Here's a link to the campground. Just continue up the Dam and Cardiac for an out and back (or up to Moskowite Corner or Pope Valley or whatever). Or ride around Lake Solano or down Pleasants Valley and over Cantelow or whatever. Just in case you'd rather let someone else do the cooking, Steady Eddy's in Winters has excellent coffee and lunches and the Buckhorn is one of the best steak houses in the West.


----------



## Rushfan (Apr 20, 2003)

SadieKate said:
 

> http://www.co.solano.ca.us/SubSection/SubSection.asp?NavID=609
> 
> Here's a link to the campground. Just continue up the Dam and Cardiac for an out and back (or up to Moskowite Corner or Pope Valley or whatever). Or ride around Lake Solano or down Pleasants Valley and over Cantelow or whatever. Just in case you'd rather let someone else do the cooking, Steady Eddy's in Winters has excellent coffee and lunches and the Buckhorn is one of the best steak houses in the West.
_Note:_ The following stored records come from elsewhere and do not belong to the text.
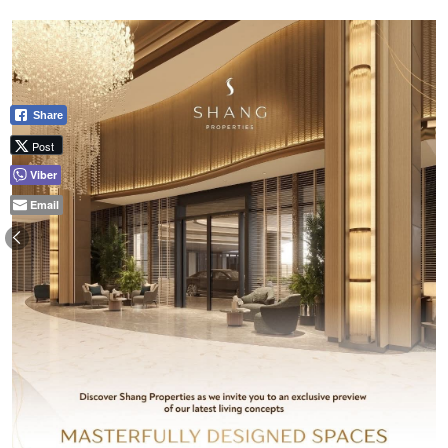
Share
Post
Viber
Email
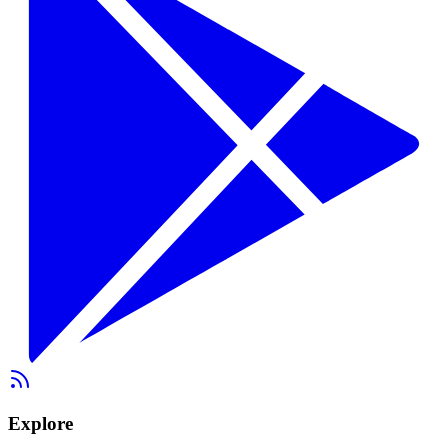
Explore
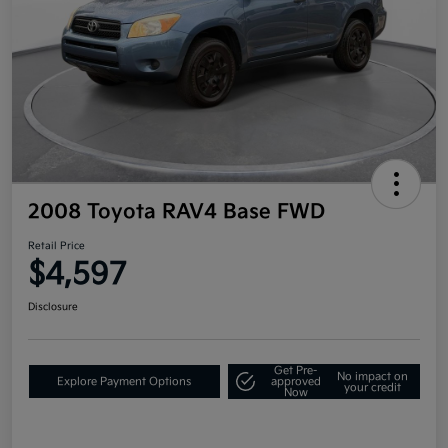
2008 Toyota RAV4 Base FWD
Retail Price
$4,597
Disclosure
Get Pre-
No impact on
Explore Payment Options
approved
your credit
Now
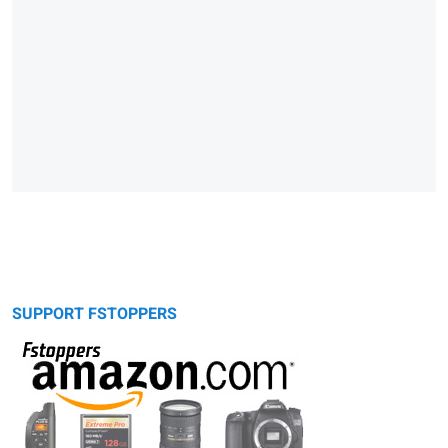
SUPPORT FSTOPPERS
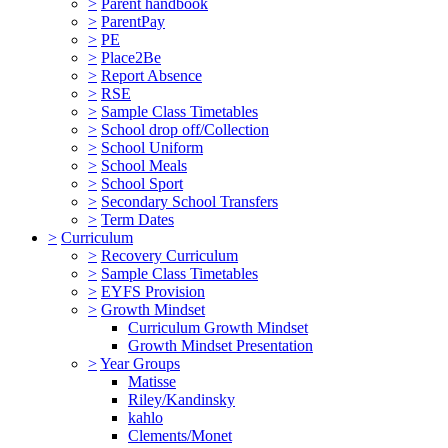
>
Parent handbook
>
ParentPay
>
PE
>
Place2Be
>
Report Absence
>
RSE
>
Sample Class Timetables
>
School drop off/Collection
>
School Uniform
>
School Meals
>
School Sport
>
Secondary School Transfers
>
Term Dates
>
Curriculum
>
Recovery Curriculum
>
Sample Class Timetables
>
EYFS Provision
>
Growth Mindset
Curriculum Growth Mindset
Growth Mindset Presentation
>
Year Groups
Matisse
Riley/Kandinsky
kahlo
Clements/Monet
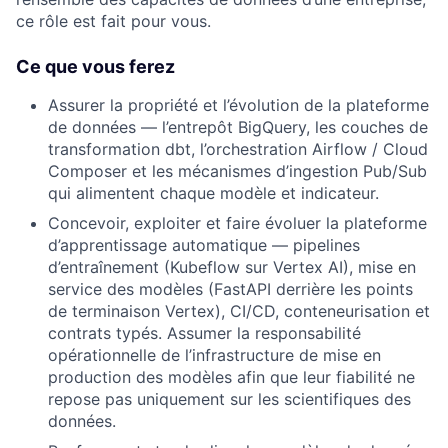
ce rôle est fait pour vous.
Ce que vous ferez
Assurer la propriété et l’évolution de la plateforme
de données — l’entrepôt BigQuery, les couches de
transformation dbt, l’orchestration Airflow / Cloud
Composer et les mécanismes d’ingestion Pub/Sub
qui alimentent chaque modèle et indicateur.
Concevoir, exploiter et faire évoluer la plateforme
d’apprentissage automatique — pipelines
d’entraînement (Kubeflow sur Vertex AI), mise en
service des modèles (FastAPI derrière les points
de terminaison Vertex), CI/CD, conteneurisation et
contrats typés. Assumer la responsabilité
opérationnelle de l’infrastructure de mise en
production des modèles afin que leur fiabilité ne
repose pas uniquement sur les scientifiques des
données.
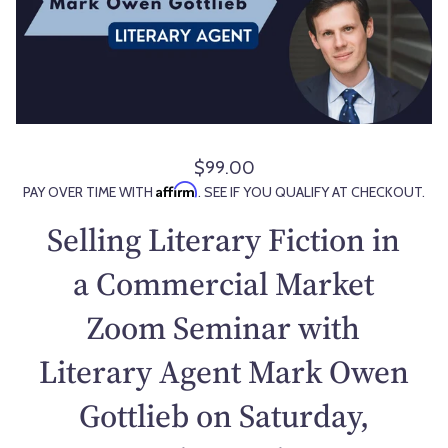
$99.00
R
Affirm
PAY OVER TIME WITH
. SEE IF YOU QUALIFY AT CHECKOUT.
e
g
Selling Literary Fiction in
u
l
a Commercial Market
a
Zoom Seminar with
r
p
Literary Agent Mark Owen
r
i
Gottlieb on Saturday,
c
e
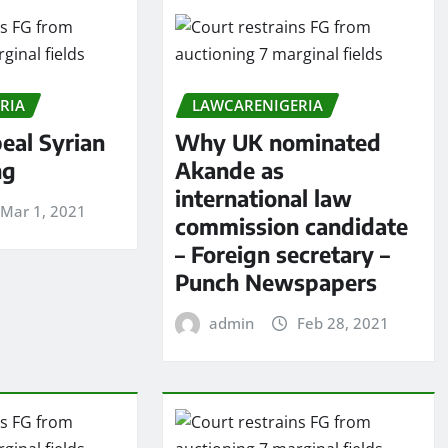
RIA
LAWCARENIGERIA
eal Syrian
Why UK nominated
ng
Akande as
international law
Mar 1, 2021
commission candidate
– Foreign secretary –
Punch Newspapers
admin
Feb 28, 2021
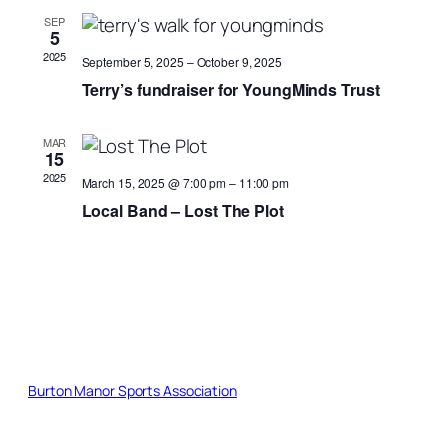
Views
SEP
5
Naviga
2025
September 5, 2025
–
October 9, 2025
Terry’s fundraiser for YoungMinds Trust
MAR
15
2025
March 15, 2025 @ 7:00 pm
–
11:00 pm
Local Band – Lost The Plot
Burton Manor Sports Association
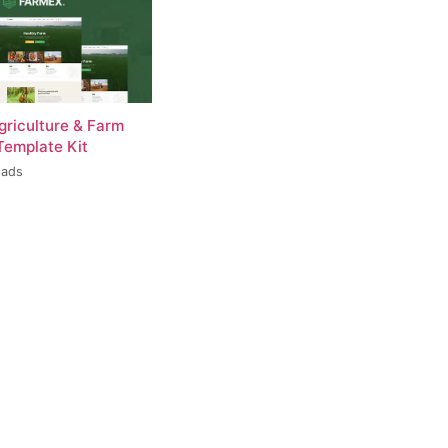
griculture & Farm
Template Kit
oads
The Putah Creek Cafe is owned by the same folks who own the Buckhorn-good breakfast/lunch spot.

If you want a longer ride, maybe try the Napa Valley for camping. My family has enjoyed this state park, but we haven't camped there.

http://ra2.reserveamerica.com/ca/Bo...dDetails.do?subTabIndex=0&agency=CA&parkId=11


----------



## nachomc (Aug 31, 2006)

Do you know if those camp grounds are still open? I know that a lot of the state park campgrounds, like Mackaraker (fort bragg, and I'm sure I butchered the name) and Donner closed 9/16. Some other campgrounds are still open, I know Alpine Meadows campground in Truckee still is, but only till 10/15. If there's still car camping available year round, I'd love to know - my wife and I just recently started camping and love going.


----------



## RedRex (Oct 24, 2004)

The campgrounds listed in my CA campground guide at Berryessa say open year-round. I think Putah Creek Campground (?) has the highest rating in my book (don't have it in front of me, I'll check it later). 

I'm not necessarily looking for the most-scenic, wonderful, etc. etc. Just a place to let the dog run free and snuggle in front of a fire and ride home the next day. A/C plug-in is always a fun way to car-camp in the winter....

We might just take a drive up there to scout out the campgrounds. We're both cold-weather folks so winter sounds just fine as long as the rains quiet down. 

Anyone camp up there on Berryessa?


----------



## tildenm (Sep 5, 2004)

I have. It is pretty nice, not too noisy. The place we stayed had a big site for us, and a good place for a fire. No showers, just outhouses. I'd go back again, though.


----------